The Melody and The Telegraph will become one news source and operate as The Telegraph under the Georgia Trust, a subsidiary of the National Trust for Local News. The non-profit National Trust’s mission is to strengthen communities by building a sustainable future for local news.
Current subscribers to The Melody will become subscribers to The Telegraph, which has served Macon for 200 years. Together, they will continue to build on the community journalism The Melody has accomplished in its first two years.
The final standalone edition of The Macon Melody will be July 31. The Melody will return later this summer as part of The Telegraph. It will live on as a special section highlighting the people, places and moments that make up the rhythm of Macon.
The trust will temporarily remove the paywall on stories from The Melody and The Telegraph to invite community members to connect with the publications.
“The Macon Telegraph serves as a vital community asset for people in Middle Georgia that should not only be preserved, but reinvigorated and strengthened,” said Cynthia DuBose, executive director of the Georgia Trust for Local News. “We are committed to building a modern media organization focused on enhanced community engagement that provides quality local news and information for years to come.”
Founded as a weekly in 1826 by Myron Bartlett, The Telegraph has long been a staple of the Macon community.
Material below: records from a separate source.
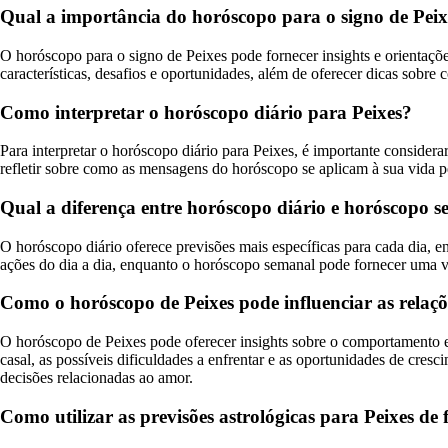
Qual a importância do horóscopo para o signo de Peix
O horóscopo para o signo de Peixes pode fornecer insights e orientaçõe
características, desafios e oportunidades, além de oferecer dicas sobre 
Como interpretar o horóscopo diário para Peixes?
Para interpretar o horóscopo diário para Peixes, é importante considera
refletir sobre como as mensagens do horóscopo se aplicam à sua vida p
Qual a diferença entre horóscopo diário e horóscopo 
O horóscopo diário oferece previsões mais específicas para cada dia,
ações do dia a dia, enquanto o horóscopo semanal pode fornecer uma v
Como o horóscopo de Peixes pode influenciar as relaç
O horóscopo de Peixes pode oferecer insights sobre o comportamento 
casal, as possíveis dificuldades a enfrentar e as oportunidades de cr
decisões relacionadas ao amor.
Como utilizar as previsões astrológicas para Peixes de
The paper began publishing daily in 1860. Peyton T. Anderson, Jr. served as sole owner and publisher in the 1950s and 1960s, and helped establish The Telegraph’s reputation as a highly trusted community resource.
The Peyton Anderson Foundation funded the acquisition of The Telegraph. The foundation wants to honor the legacy of Peyton T. Anderson, Jr., according to a press release from the National Trust for Local News.
“Peyton Anderson believed that a strong community depends on an informed community. Through The Macon Telegraph, he built more than a newspaper, he built a legacy of trusted journalism. It’s especially meaningful that the philanthropy created through the success of the newspaper he built can now help preserve its future,” Peyton Anderson Foundation president Karen Lambert said.
The Georgia Trust owns several newspapers and digital outlets across Middle, West and South Georgia. It established The Macon Melody in June 2024 as a community-focused, startup newsroom using funding from the Knight Foundation.
It announced today that it also purchased The Columbus Ledger-Enquirer newspaper in West Georgia from McClatchy. That deal was funded by the Local News and Information Fund at the Community Foundation of the Chattahoochee Valley.
The Georgia Trust now serves a geographic area of more than 1 million people statewide across 21 different news organizations.
The acquisition comes soon after DuBose’s arrival at the Georgia Trust for Local News, as she stepped into her executive director position June 1. She previously worked with The Atlanta Journal-Constitution for nine years, spending time as both a reporter and in digital and audience roles. DuBose also spent seven years with McClatchy Media.